L’addio di Cingolani: «Nato difficile da smantellare, ma l’Europa si rafforzi»
di Celestina Dominelli
from our correspondent Alberto Magnani
NAIROBI - The Sudanese military government has formally accused Ethiopia and the United Arab Emirates of involvement in drone attacks on the country, including those targeting the airport in the capital Khartoum. The lunge is triggering an increasingly heated dialectical escalation between Khartoum, the Horn of Africa and the Gulf, now entangled even more by Donald Trump's diplomatic blitz with the lifting of sanctions on Eritrea.
In a press conference, Foreign Minister Mohieddin Salem and army spokesman Asim Awad Abd al-Wahab spoke of 'conclusive evidence' of the launching of four drones from the Ethiopian base in Bahir Dar, blaming Adu Dhabi for the supply of the aircraft.
The government has recalled its ambassador from Addis Ababa for consultations and threatens to be ready for 'all scenarios', including a direct war confrontation with the two countries under indictment. 'We do not intend to launch an attack against any country, but whoever attacks us will receive a response,' Minister al-Din Salem said in his meeting with journalists. Ethiopia has rejected the charges and accused the Sudanese government of foraging Tigrinya rebels operating in the north of the country and being fought by Addis Ababa in the two-year conflict between 2020 and 2022.

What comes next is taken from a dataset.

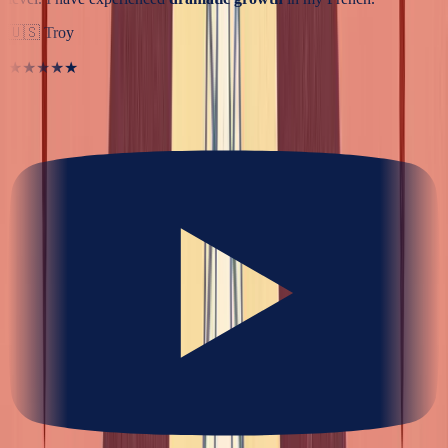
🇺🇸
Troy
★★★★★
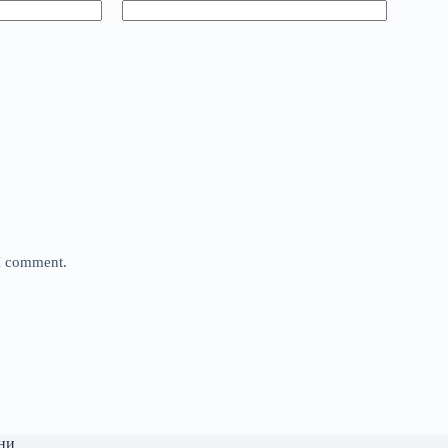
 I comment.
ни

The war in Sudan broke out on 15 April 2023 and has just entered its fourth year of hostilities, escalating to the size of the 'worst humanitarian crisis' recorded by the United Nations.
The UN High Commissioner for Refugees speaks of almost 12 million Sudanese forced to leave their homes and included among the internally and externally displaced persons, while the death toll fluctuates between 'minimums' of a few tens of thousands and US sources raising the bar in the hundreds of thousands.